A. John Petkau

Current Research Interests


Most of my current research activity is stimulated by collaborations with subject-area researchers. Such activity allows statisticians to contribute directly to the advancement of general scientific knowledge and often reveals critical needs for methodological development, thereby fostering statistical research. My primary interests are in the development, evaluation and application of statistical methodology for the design, monitoring and analysis of clinical and epidemiological studies. Both graduate students and the staff of the department's Applied Statistics and Data Science Group (ASDa) are important partners in my research activities.

My long-time application area of focus has been clinical trials in multiple sclerosis (MS). The scope for involvement of statisticians in MS research expanded dramatically starting in the early 1990's due to two related developments: the use of magnetic resonance imaging (MRI) of the brain to evaluate patient status and the discovery of therapies of proven benefit. The UBC Hospital MS Clinic was among the first in the world to use MRI for assessing MS disease status and was a key participant in the initial Betaseron clinical trial, the first to lead to an approved therapy for MS. Multiple other treatments have been proven to be efficacious over the subsequent years, and UBC continues to provide a fertile environment for MS research.

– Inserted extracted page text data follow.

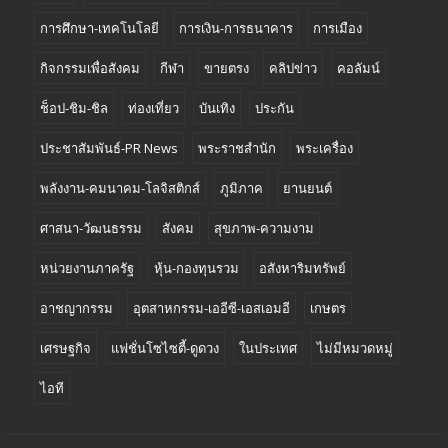
การศึกษา-เทคโนโลยี
การเงิน-การธนาคาร
การเมือง
กิจกรรมเพื่อสังคม
กีฬา
ขายตรง
คลิปข่าว
คอลัมน์
ช็อป-ชิม-ชิล
ท่องเที่ยว
บันเทิง
ประกัน
ประชาสัมพันธ์-PR News
พระราชสำนัก
พระเครื่อง
พลังงาน-คมนาคม-โลจิสติกส์
ภูมิภาค
ยานยนต์
ศาสนา-วัฒนธรรม
สังคม
สุขภาพ-ความงาม
หน่วยงานภาครัฐ
หุ้น-กองทุนรวม
อสังหาริมทรัพย์
อาชญากรรม
อุตสาหกรรม-เออีซี-เอสเอมอี
เกษตร
เศรษฐกิจ
แฟชั่นโซไซตี้-ดูดวง
ในประเทศ
ไม่มีหมวดหมู่
ไอที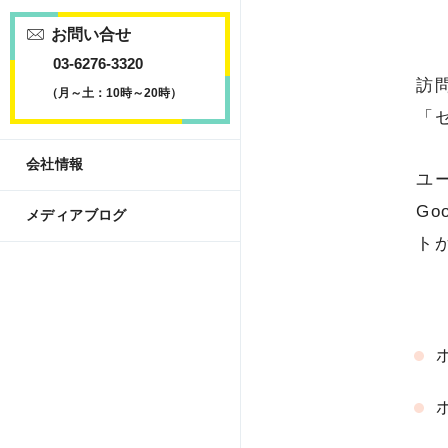
お問い合せ
03-6276-3320
訪
（月～土：10時～20時）
「
会社情報
ユ
Go
メディアブログ
ト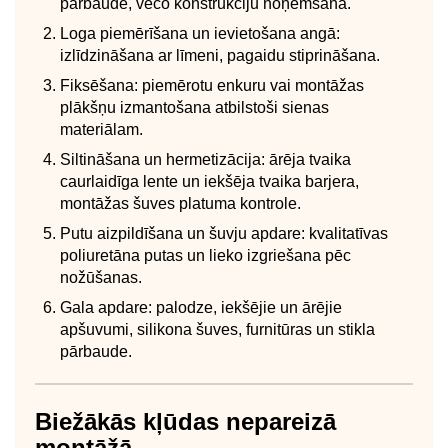
pārbaude, veco konstrukciju noņemšana.
Loga piemērīšana un ievietošana angā:
izlīdzināšana ar līmeni, pagaidu stiprināšana.
Fiksēšana: piemērotu enkuru vai montāžas
plākšņu izmantošana atbilstoši sienas
materiālam.
Siltināšana un hermetizācija: ārēja tvaika
caurlaidīga lente un iekšēja tvaika barjera,
montāžas šuves platuma kontrole.
Putu aizpildīšana un šuvju apdare: kvalitatīvas
poliuretāna putas un lieko izgriešana pēc
nožūšanas.
Gala apdare: palodze, iekšējie un ārējie
apšuvumi, silikona šuves, furnitūras un stikla
pārbaude.
Biežākās kļūdas nepareizā
montāžā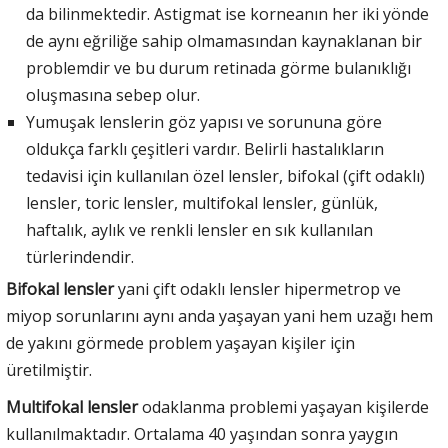
da bilinmektedir. Astigmat ise korneanın her iki yönde
de aynı eğriliğe sahip olmamasından kaynaklanan bir
problemdir ve bu durum retinada görme bulanıklığı
oluşmasına sebep olur.
Yumuşak lenslerin göz yapısı ve sorununa göre
oldukça farklı çeşitleri vardır. Belirli hastalıkların
tedavisi için kullanılan özel lensler, bifokal (çift odaklı)
lensler, toric lensler, multifokal lensler, günlük,
haftalık, aylık ve renkli lensler en sık kullanılan
türlerindendir.
Bifokal lensler
yani çift odaklı lensler hipermetrop ve
miyop sorunlarını aynı anda yaşayan yani hem uzağı hem
de yakını görmede problem yaşayan kişiler için
üretilmiştir.
Multifokal lensler
odaklanma problemi yaşayan kişilerde
kullanılmaktadır. Ortalama 40 yaşından sonra yaygın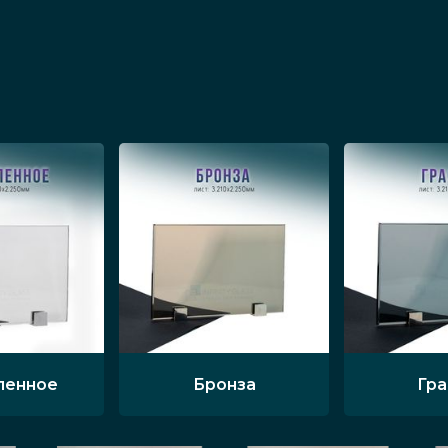
ленное
Бронза
Гр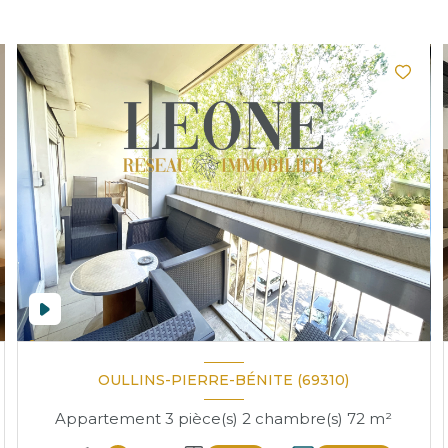
OULLINS-PIERRE-BÉNITE (69310)
Appartement 3 pièce(s) 2 chambre(s) 72 m²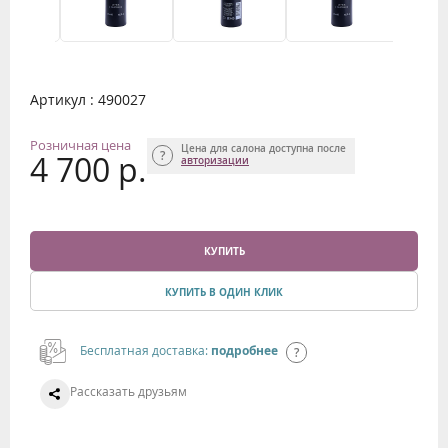
Артикул : 490027
Розничная цена
Цена для салона доступна после
4 700 р.
авторизации
КУПИТЬ
КУПИТЬ В ОДИН КЛИК
Бесплатная доставка:
подробнее
Рассказать друзьям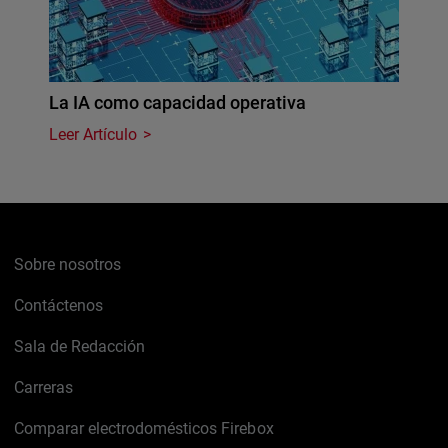
La IA como capacidad operativa
Leer Artículo
Sobre nosotros
Contáctenos
Sala de Redacción
Carreras
Comparar electrodomésticos Firebox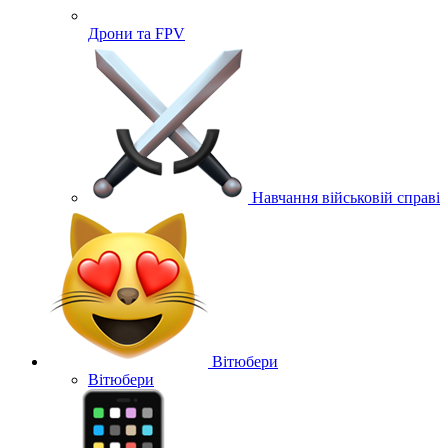
Дрони та FPV
Навчання військовій справі
Вітюбери
Вітюбери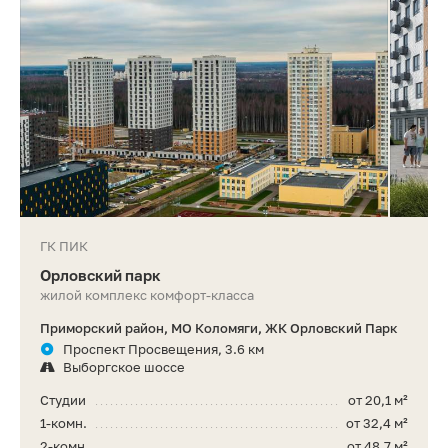
ГК ПИК
Орловский парк
жилой комплекс комфорт-класса
Приморский район, МО Коломяги, ЖК Орловский Парк
Проспект Просвещения, 3.6 км
Выборгское шоссе
Студии
от 20,1 м²
1-комн.
от 32,4 м²
2-комн.
от 48,7 м²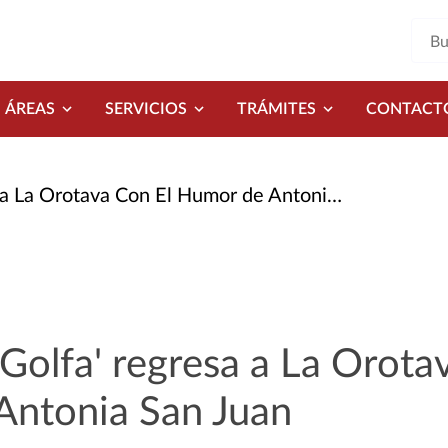
ÁREAS
SERVICIOS
TRÁMITES
CONTACT
a Orotava Con El Humor de Antonia San Juan
Golfa' regresa a La Orota
Antonia San Juan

My MS involvement has led, among other things, to serving on data safety and monitoring boards for MS clinical trials and on task forces organized by national and international bodies such as the MS Society of Canada and the US National MS Society that are concerned with evaluating therapies in MS and with statistical methodology relevant to MS clinical trials. Some of the statistical issues that have arisen in different collaborations include: designs for clinical trials with interim analyses, designing trials based on multidimensional outcome measures, approaches to assessing putative surrogate outcomes, methods for the analysis of longitudinal data, models for the longitudinal MRI lesion count data now collected as part of all MS clinical trials, approaches to monitoring safety based on detecting unusual increases in MRI lesion counts in individual patients, models for sample size determination based on the within-lesion signal intensities intended for proof-of-concept trials assessing emergent therapies focused on tissue repair, and approaches to assessing the benefit of approved therapies in the clinical practice setting.